Published: 14/04/2023 Tags: Stories

I couldn’t be more thankful for the support I’ve had

Hi, this is Ava, and I am 19 years old.

I was diagnosed a few years ago after an ongoing search for answers. I became symptomatic when I was around 8, when doctors brushed my symptoms off as growing pains. As I grew older, the pain got worse. Physical activities and sports such as volleyball and cheer I participated in grew harder and harder until I was forced to quit. Nobody could understand the daily struggles I was facing with this invisible illness. I knew something was wrong.

After years of complaining, my mom finally took me to a doctor to get checked out. I was dismissed by multiple doctors because they couldn’t find anything wrong. This went on for numerous years. Then, I finally found a doctor that started testing me for many conditions. The negative results of countless tests left the doctors stumped. That’s when they performed the physical test for EDS, and I was diagnosed with EDS types 1 & 3 (now known as classical and hypermobile types of EDS).

Following this, I was sent to many other well-known hospitals. These places, which are known to be extremely good, were appalling. Doctor after doctor dismissed and gaslighted me. Many tears were shed, and I began to question everything. Was there really nothing wrong with me? There’s no way this pain could be coming out of nowhere. After being let down by so many of these “excellent” doctors, it was time to find my voice.
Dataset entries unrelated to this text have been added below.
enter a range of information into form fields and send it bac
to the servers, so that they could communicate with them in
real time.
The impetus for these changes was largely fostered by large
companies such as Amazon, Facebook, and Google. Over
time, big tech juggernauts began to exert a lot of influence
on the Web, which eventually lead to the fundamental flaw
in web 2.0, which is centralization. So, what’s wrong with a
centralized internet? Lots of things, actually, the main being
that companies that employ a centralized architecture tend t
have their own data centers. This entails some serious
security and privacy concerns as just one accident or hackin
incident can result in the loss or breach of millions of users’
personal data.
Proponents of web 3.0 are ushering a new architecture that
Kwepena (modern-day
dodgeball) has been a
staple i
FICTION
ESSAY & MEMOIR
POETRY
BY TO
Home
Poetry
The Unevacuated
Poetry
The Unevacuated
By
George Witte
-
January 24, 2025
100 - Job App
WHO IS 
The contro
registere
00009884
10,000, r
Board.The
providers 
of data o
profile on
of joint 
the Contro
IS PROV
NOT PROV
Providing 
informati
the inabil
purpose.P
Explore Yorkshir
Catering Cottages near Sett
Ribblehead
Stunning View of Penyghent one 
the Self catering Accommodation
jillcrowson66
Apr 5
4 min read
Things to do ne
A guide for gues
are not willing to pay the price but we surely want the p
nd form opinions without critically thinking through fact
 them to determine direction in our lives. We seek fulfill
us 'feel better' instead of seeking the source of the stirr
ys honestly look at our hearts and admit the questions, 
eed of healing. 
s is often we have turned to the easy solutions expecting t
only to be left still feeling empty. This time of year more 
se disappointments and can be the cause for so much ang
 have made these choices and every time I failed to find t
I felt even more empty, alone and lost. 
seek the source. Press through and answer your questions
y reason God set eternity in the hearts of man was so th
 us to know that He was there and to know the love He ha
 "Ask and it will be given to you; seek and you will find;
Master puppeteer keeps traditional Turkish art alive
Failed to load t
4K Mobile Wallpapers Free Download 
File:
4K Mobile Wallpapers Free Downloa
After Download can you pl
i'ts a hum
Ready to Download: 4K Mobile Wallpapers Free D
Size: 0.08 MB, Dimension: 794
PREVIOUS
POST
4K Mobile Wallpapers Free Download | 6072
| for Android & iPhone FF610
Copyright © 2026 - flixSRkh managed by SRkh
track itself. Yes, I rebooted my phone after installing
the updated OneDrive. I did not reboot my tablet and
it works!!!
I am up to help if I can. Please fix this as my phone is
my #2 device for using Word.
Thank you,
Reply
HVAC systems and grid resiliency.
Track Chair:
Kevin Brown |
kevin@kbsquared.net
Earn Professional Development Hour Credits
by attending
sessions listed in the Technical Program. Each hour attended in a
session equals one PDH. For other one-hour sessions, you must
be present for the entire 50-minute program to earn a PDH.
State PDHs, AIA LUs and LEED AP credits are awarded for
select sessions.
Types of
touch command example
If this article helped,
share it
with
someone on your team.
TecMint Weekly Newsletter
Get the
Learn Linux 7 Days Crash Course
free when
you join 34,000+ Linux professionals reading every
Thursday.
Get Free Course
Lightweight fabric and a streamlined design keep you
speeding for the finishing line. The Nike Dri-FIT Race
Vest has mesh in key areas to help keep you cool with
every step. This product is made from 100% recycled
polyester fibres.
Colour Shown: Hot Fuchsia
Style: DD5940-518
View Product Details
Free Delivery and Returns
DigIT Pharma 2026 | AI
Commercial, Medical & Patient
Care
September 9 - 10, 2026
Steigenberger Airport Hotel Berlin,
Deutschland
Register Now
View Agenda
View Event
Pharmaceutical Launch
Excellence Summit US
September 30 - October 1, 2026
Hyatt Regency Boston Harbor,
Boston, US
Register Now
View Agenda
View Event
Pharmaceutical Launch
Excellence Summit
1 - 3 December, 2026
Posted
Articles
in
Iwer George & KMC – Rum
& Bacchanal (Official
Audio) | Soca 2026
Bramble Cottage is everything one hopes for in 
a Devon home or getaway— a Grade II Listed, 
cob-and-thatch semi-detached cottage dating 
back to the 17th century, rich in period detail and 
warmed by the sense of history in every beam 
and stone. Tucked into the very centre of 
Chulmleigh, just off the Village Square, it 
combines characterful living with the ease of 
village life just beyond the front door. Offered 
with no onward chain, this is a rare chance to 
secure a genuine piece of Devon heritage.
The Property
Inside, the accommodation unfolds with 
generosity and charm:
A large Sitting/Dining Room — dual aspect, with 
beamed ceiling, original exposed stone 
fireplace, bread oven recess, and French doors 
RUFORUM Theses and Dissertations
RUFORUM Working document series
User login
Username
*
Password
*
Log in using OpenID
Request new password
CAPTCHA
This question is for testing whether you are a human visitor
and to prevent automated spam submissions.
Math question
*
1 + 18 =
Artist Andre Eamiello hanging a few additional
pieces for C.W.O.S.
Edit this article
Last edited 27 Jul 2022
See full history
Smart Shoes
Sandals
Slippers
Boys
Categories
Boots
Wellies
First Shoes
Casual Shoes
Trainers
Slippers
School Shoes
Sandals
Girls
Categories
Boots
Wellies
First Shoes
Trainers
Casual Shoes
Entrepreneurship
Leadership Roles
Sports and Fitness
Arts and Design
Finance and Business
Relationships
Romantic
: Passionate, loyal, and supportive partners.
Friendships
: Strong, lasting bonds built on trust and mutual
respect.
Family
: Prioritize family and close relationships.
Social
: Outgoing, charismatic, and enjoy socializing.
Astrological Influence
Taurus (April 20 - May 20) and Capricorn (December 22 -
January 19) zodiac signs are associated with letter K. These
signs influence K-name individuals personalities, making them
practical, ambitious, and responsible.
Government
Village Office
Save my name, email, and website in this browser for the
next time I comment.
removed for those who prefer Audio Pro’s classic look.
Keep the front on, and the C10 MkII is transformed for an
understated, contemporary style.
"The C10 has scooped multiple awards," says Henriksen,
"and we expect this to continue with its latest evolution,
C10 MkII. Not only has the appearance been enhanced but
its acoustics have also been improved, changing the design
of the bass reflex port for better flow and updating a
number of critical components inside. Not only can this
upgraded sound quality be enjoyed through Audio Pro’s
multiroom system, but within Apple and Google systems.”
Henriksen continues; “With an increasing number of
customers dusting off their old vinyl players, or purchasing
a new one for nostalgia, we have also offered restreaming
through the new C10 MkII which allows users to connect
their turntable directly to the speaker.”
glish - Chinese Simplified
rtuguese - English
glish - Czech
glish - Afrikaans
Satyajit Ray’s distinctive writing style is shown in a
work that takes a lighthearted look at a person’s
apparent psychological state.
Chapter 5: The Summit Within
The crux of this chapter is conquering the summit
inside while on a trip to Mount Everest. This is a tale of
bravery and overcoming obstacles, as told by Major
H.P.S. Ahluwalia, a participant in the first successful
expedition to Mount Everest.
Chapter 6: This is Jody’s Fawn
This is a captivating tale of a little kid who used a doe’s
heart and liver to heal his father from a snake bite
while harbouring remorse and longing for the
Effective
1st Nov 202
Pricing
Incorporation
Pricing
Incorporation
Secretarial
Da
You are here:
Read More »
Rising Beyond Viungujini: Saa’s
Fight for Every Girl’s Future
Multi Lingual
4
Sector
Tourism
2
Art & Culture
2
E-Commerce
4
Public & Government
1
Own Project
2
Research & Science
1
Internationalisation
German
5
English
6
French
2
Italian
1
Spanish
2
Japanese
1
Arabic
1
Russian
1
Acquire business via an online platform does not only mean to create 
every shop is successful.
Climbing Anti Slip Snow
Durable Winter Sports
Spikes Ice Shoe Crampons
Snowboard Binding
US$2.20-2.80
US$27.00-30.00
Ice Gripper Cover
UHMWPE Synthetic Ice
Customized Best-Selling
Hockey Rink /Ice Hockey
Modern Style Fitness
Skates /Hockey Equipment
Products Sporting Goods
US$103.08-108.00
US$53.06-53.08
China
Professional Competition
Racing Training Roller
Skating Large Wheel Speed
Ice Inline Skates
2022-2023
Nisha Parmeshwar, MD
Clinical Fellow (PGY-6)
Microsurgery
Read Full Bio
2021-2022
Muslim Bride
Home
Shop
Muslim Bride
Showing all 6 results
I knew my body best, and I was going to keep seeking an answer. As my symptoms progressed, I longed for answers. Being constantly in pain; not being able to open my mouth due to a locked jaw, inability to jump/run, having many painful dislocations, horrible fatigue, severe lower back pain, chest pain, random sleep spells, and falling downstairs were just a handful of my symptoms. There were days when I could barely get out of bed let alone complete school, work, chores, and daily aspects of living.

After a move across the country, I found the best doctors yet, who confirmed my diagnosis and acknowledged my pain. Not only are they educated on this rare disease but are vigorously working to help me cope with symptoms and increase the quality of my life. Every day is a struggle, and doing even the littlest things like getting up and showering is a challenge, but I push through it and I am beyond appreciative of the doctor I now have beside me.

It has been very tough to accept, and I still believe I am partially in denial, but this is my life. Every day I carry the stress of the future, getting through college, and choosing a career that will suit the needs of my body. For many, it is difficult to recognize this disease, and some don’t even believe me. Some comments people make are “But you look healthy”, and “You’re too young to have these problems,” but what little do they know?

This experience has not only opened my eyes to how uneducated doctors are but also how incorrectly they diagnose. I couldn’t be more thankful to my doctors, parents, friends, and family for all their support through these difficult times. “You are going to carry this illness with you for the rest of your life. So you can either wallow in the weight of that, or you can fight for your only life and make it a good story.”